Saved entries
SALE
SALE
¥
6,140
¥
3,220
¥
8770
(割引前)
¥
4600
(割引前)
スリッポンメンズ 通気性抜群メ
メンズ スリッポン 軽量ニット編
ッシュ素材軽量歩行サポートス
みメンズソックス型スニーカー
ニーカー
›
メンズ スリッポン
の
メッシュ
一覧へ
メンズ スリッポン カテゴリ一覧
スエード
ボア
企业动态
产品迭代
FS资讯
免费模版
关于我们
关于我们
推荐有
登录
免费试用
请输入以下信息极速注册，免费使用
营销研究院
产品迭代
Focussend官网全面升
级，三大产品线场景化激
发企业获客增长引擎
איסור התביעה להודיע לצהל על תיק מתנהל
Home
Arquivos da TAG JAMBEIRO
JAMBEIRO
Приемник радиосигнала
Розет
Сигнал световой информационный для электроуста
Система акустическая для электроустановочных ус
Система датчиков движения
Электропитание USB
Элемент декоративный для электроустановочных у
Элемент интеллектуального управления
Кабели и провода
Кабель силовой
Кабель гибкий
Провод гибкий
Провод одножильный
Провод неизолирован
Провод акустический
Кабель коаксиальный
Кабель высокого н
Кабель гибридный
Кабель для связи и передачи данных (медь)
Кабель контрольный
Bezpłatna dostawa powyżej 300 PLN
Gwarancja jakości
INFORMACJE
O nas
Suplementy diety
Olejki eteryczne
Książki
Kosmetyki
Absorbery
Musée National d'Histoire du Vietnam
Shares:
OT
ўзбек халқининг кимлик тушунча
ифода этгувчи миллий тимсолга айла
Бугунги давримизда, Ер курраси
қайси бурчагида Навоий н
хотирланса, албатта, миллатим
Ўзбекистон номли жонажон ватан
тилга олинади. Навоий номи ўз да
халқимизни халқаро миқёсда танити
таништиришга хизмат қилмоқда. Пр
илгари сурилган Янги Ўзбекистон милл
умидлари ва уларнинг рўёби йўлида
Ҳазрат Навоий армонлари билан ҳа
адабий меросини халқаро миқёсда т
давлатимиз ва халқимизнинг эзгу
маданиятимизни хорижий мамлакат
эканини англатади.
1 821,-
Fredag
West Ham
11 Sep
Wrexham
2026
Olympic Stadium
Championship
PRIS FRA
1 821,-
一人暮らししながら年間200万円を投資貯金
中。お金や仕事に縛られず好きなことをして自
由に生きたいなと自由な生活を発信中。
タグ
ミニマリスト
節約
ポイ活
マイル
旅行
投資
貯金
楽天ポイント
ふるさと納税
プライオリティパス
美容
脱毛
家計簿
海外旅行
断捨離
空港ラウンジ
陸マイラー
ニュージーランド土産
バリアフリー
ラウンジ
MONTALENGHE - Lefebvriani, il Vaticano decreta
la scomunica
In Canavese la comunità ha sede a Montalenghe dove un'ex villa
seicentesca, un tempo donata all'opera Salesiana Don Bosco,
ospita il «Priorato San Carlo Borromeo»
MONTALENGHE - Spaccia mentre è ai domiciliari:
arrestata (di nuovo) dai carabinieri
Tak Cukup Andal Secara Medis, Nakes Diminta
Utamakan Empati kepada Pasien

--- Directions ---
All of the data above must be retyped exactly.

--- Output below ---
SALE
SALE
¥
6,140
¥
3,220
¥
8770
(割引前)
¥
4600
(割引前)
スリッポンメンズ 通気性抜群メ
メンズ スリッポン 軽量ニット編
ッシュ素材軽量歩行サポートス
みメンズソックス型スニーカー
ニーカー
›
メンズ スリッポン
の
メッシュ
一覧へ
メンズ スリッポン カテゴリ一覧
スエード
ボア
企业动态
产品迭代
FS资讯
免费模版
关于我们
关于我们
推荐有
登录
免费试用
请输入以下信息极速注册，免费使用
营销研究院
产品迭代
Focussend官网全面升
级，三大产品线场景化激
发企业获客增长引擎
איסור התביעה להודיע לצהל על תיק מתנהל
Home
Arquivos da TAG JAMBEIRO
JAMBEIRO
Приемник радиосигнала
Розет
Сигнал световой информационный для электроуста
Система акустическая для электроустановочных ус
Система датчиков движения
Электропитание USB
Элемент декоративный для электроустановочных у
Элемент интеллектуального управления
Кабели и провода
Кабель силовой
Кабель гибкий
Провод гибкий
Провод одножильный
Провод неизолирован
Провод акустический
Кабель коаксиальный
Кабель высокого н
Кабель гибридный
Кабель для связи и передачи данных (медь)
Кабель контрольный
Bezpłatna dostawa powyżej 300 PLN
Gwarancja jakości
INFORMACJE
O nas
Suplementy diety
Olejki eteryczne
Książki
Kosmetyki
Absorbery
Musée National d'Histoire du Vietnam
Shares:
OT
ўзбек халқининг кимлик тушунча
ифода этгувчи миллий тимсолга айла
Бугунги давримизда, Ер курраси
қайси бурчагида Навоий н
хотирланса, албатта, миллатим
Ўзбекистон номли жонажон ватан
тилга олинади. Навоий номи ўз да
халқимизни халқаро миқёсда танити
таништиришга хизмат қилмоқда. Пр
илгари сурилган Янги Ўзбекистон милл
умидлари ва уларнинг рўёби йўлида
Ҳазрат Навоий армонлари билан ҳа
адабий меросини халқаро миқёсда т
давлатимиз ва халқимизнинг эзгу
маданиятимизни хорижий мамлакат
эканини англатади.
1 821,-
Fredag
West Ham
11 Sep
Wrexham
2026
Olympic Stadium
Championship
PRIS FRA
1 821,-
一人暮らししながら年間200万円を投資貯金
中。お金や仕事に縛られず好きなことをして自
由に生きたいなと自由な生活を発信中。
タグ
ミニマリスト
節約
ポイ活
マイル
旅行
投資
貯金
楽天ポイント
ふるさと納税
プライオリティパス
美容
脱毛
家計簿
海外旅行
断捨離
空港ラウンジ
陸マイラー
ニュージーランド土産
バリアフリー
ラウンジ
MONTALENGHE - Lefebvriani, il Vaticano decreta
la scomunica
In Canavese la comunità ha sede a Montalenghe dove un'ex villa
seicentesca, un tempo donata all'opera Salesiana Don Bosco,
ospita il «Priorato San Carlo Borromeo»
MONTALENGHE - Spaccia mentre è ai domiciliari:
arrestata (di nuovo) dai carabinieri
Tak Cukup Andal Secara Medis, Nakes Diminta
Utamakan Empati kepada Pasien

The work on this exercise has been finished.